Calendar: Sally Kindberg

31 March - 28 April 2023

A calendar by tradition marks and organises the temporal limits of a year in a regular manner. The seasons pass, as if always the same. So it goes with the calendar, but not Sally Kindberg’s Calendar

The theme of Sally Kindberg’s show, Calendar, came to her whilst moving home from south to north of London’s river. The car passed through the Rotherhithe Tunnel, build in 1908 for horse drawn traffic, built with serpentine curves since it was thought the horses would be terrified by the light at the end of a long straight tunnel. The tiled interior vividly reflected and refracted flickers of lights from the vehicles within, to dizzying effect.

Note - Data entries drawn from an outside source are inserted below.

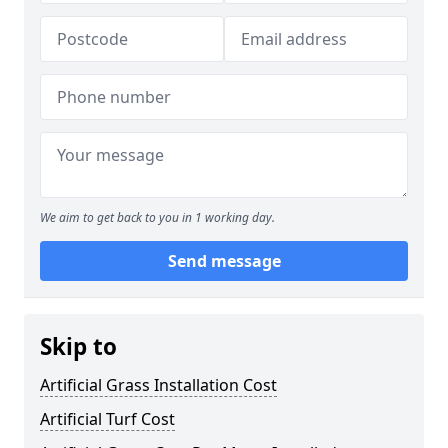
We aim to get back to you in 1 working day.
Send message
Skip to
Artificial Grass Installation Cost
Artificial Turf Cost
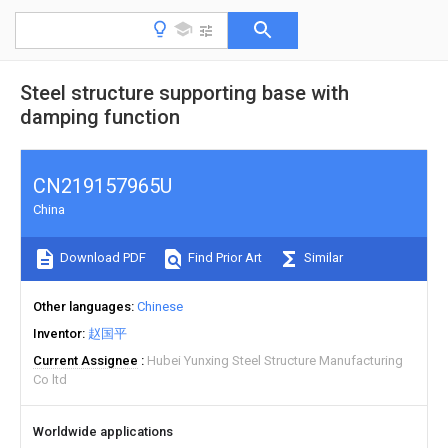
Steel structure supporting base with
damping function
CN219157965U
China
Download PDF
Find Prior Art
Similar
Other languages
Chinese
Inventor
赵国平
Current Assignee
Hubei Yunxing Steel Structure Manufacturing
Co ltd
Worldwide applications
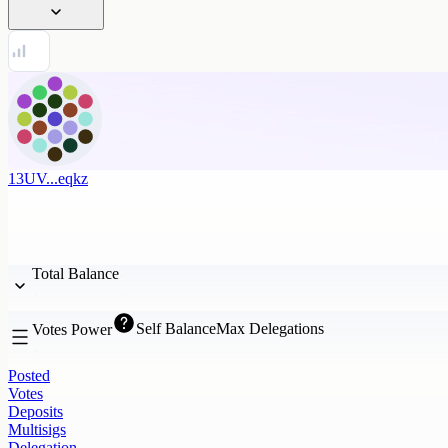
13UV...eqkz
Total Balance
Self Balance
Max Delegations
Votes Power
Posted
Votes
Deposits
Multisigs
Delegation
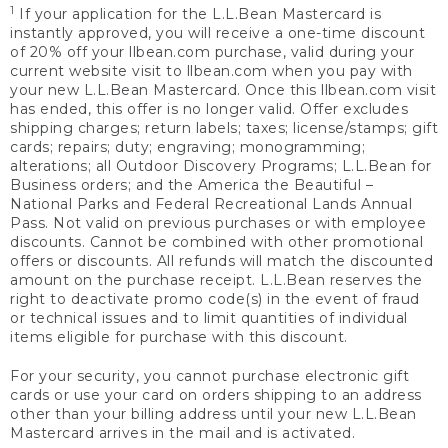
1
If your application for the L.L.Bean Mastercard is
instantly approved, you will receive a one-time discount
of 20% off your llbean.com purchase, valid during your
current website visit to llbean.com when you pay with
your new L.L.Bean Mastercard. Once this llbean.com visit
has ended, this offer is no longer valid. Offer excludes
shipping charges; return labels; taxes; license/stamps; gift
cards; repairs; duty; engraving; monogramming;
alterations; all Outdoor Discovery Programs; L.L.Bean for
Business orders; and the America the Beautiful –
National Parks and Federal Recreational Lands Annual
Pass. Not valid on previous purchases or with employee
discounts. Cannot be combined with other promotional
offers or discounts. All refunds will match the discounted
amount on the purchase receipt. L.L.Bean reserves the
right to deactivate promo code(s) in the event of fraud
or technical issues and to limit quantities of individual
items eligible for purchase with this discount.
For your security, you cannot purchase electronic gift
cards or use your card on orders shipping to an address
other than your billing address until your new L.L.Bean
Mastercard arrives in the mail and is activated.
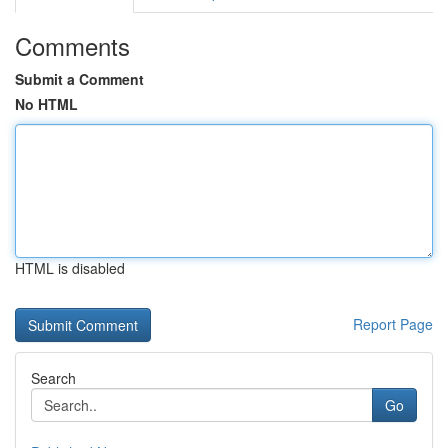
Comments
Submit a Comment
No HTML
HTML is disabled
Report Page
Search
Go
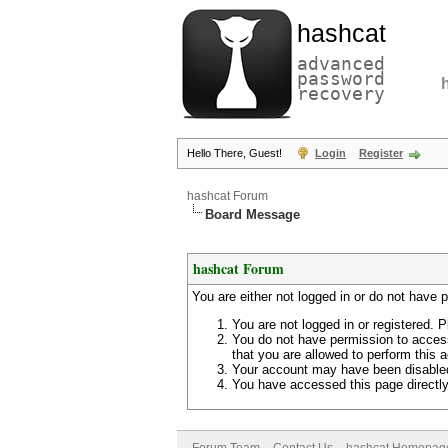
hashcat
advanced
password
recovery
Hello There, Guest!
Login
Register
hashcat Forum
Board Message
hashcat Forum
You are either not logged in or do not have 
You are not logged in or registered. P
You do not have permission to access
that you are allowed to perform this a
Your account may have been disabled 
You have accessed this page directly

This brief journey took on a dreamlike aspect for Kindberg, as if travelling through the inside of a snake, and passing across an irregular measure of time, an idea that lent itself to Calendar. The thirteen (plus one) paintings in this show make a very particular calendar. The inside-out of a snake that’s a tunnel translates to the traversal of a year marked by images that slip and slide, a polymorphous interplay of ever-mobile overlapping references.


A libidinally loaded relation of surface to what’s beneath is a theme in Kindberg’s work that’s prominent in these paintings, drawing as they do on the conflation of a snake and a tunnel. For August a hand presents a transparent silicon breast implant, the hand is distorted through the lens of the breast in an undulating swirl. This transparency transposes to the shiny iridescence of a shirt stretched tightly over a muscular torso in May, and to strange peaks and valleys across a chest in January, and again on a peaked cap for the 13th month of Undecimber (a leftover from the Roman calendar). This iridescence reminds Kindberg of the shifting rainbow patterns on colour-coded weather charts.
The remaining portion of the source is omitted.